Correspondendo a uma acção autónoma em que existe um autor e réus, fica sujeita a citação e ao correspondente despacho liminar (art. 146º, nº 1, do CIRE). 

Como assim, nos termos do art. 590º, nº 1, do NCPC, a petição inicial só pode ser indeferida quando o pedido seja manifestamente improcedente ou ocorram, de forma evidente, excepções dilatórias insupríveis e de que o juiz deva conhecer oficiosamente.

No nosso caso, não pode formular-se qualquer juízo de manifesta improcedência face ao alegado na p.i.

Por outro lado, é sabido que os prazos para a proposição de acções são prazos sujeitos a caducidade, salvo referência expressa à prescrição (art. 298º, nº 2, do CC). O que quer dizer que o prazo fixado no referido art. 146º, nº 2, b), do CIRE é um prazo de caducidade. E, como tal, está sujeito à aplicação do regime previsto no art. 333º do CC, segundo o qual - seu nº1 - a caducidade só é apreciada oficiosamente pelo tribunal e pode ser alegada em qualquer fase do processo, se for estabelecida em matéria excluída da disponibilidade das partes, pois não o sendo - seu nº 2 - é aplicável à caducidade o disposto no art. 303º, ou seja, dependerá da respectiva invocação por aquele a quem aproveita.
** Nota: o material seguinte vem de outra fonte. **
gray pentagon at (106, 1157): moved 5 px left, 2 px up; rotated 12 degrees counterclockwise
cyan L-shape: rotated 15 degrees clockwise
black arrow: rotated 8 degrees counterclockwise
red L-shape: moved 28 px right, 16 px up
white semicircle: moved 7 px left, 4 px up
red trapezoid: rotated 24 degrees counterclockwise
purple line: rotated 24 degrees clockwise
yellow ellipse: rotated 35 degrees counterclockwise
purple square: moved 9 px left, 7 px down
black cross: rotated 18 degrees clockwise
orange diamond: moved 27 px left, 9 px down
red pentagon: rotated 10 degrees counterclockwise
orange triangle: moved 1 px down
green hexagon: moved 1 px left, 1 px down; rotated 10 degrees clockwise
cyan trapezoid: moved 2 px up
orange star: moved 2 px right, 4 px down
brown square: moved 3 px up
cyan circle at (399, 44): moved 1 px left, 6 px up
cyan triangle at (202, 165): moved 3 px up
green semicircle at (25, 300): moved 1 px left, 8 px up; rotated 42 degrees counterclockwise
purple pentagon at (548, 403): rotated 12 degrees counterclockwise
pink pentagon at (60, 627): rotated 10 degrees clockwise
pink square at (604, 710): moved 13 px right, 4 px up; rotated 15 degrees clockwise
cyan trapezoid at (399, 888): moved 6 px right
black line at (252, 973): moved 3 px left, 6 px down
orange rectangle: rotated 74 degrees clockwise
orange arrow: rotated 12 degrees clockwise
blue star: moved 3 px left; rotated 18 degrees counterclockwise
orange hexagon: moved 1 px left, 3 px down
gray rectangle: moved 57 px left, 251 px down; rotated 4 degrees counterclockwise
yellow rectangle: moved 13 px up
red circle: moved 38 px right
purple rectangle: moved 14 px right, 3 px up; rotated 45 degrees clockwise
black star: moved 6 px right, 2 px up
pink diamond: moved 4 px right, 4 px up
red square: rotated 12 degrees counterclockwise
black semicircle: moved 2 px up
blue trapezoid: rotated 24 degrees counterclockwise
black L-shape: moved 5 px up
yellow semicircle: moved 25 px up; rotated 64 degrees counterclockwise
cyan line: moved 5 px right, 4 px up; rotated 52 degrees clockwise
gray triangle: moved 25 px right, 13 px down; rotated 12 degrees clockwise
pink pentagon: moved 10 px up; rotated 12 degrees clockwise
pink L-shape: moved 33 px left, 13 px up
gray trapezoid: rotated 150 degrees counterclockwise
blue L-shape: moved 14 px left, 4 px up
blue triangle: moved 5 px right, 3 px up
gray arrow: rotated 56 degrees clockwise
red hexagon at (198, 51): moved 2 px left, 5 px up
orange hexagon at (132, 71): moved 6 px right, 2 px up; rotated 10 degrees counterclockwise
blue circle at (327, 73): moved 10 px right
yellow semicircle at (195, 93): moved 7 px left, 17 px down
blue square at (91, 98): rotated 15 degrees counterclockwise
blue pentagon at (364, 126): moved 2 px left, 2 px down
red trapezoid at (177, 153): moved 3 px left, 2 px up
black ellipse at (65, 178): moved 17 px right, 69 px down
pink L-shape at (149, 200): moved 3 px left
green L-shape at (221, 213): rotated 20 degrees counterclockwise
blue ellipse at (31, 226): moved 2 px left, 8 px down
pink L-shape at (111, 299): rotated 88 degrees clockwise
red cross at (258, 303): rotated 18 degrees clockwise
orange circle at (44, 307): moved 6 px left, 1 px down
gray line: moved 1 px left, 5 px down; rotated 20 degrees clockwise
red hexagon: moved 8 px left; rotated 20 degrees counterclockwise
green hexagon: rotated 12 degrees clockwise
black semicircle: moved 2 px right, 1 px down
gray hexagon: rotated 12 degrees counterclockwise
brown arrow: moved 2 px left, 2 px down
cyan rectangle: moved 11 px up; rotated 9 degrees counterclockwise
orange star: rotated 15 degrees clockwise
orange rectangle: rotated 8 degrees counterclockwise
Por isso, é que Antunes Varela (em CC Anotado, Vol. I, 3ª Ed., nota 2. ao artigo 333º, pág. 296) ensina que o juiz só pode indeferir liminarmente a petição, baseado no facto de a acção ter sido proposta fora de tempo, se a caducidade for do conhecimento oficioso.

Em matéria de verificação ulterior de créditos, no processo de insolvência, não existe norma expressa ou implícita da qual se possa deduzir a possibilidade de conhecimento oficioso, pelo que, naturalmente, tratando-se, o nosso caso, de matéria na disponibilidade das partes, é de aplicar a regra formulada na lei, acabada de mencionar, de que tal caducidade não é do conhecimento oficioso (vide neste sentido o Ac. da Rel. Porto de 21.10.2008, Proc. 0822995, em www.dgsi.pt, invocado pelo recorrente). Estando, por conseguinte, vedado ao juiz indeferir liminarmente a respectiva petição inicial.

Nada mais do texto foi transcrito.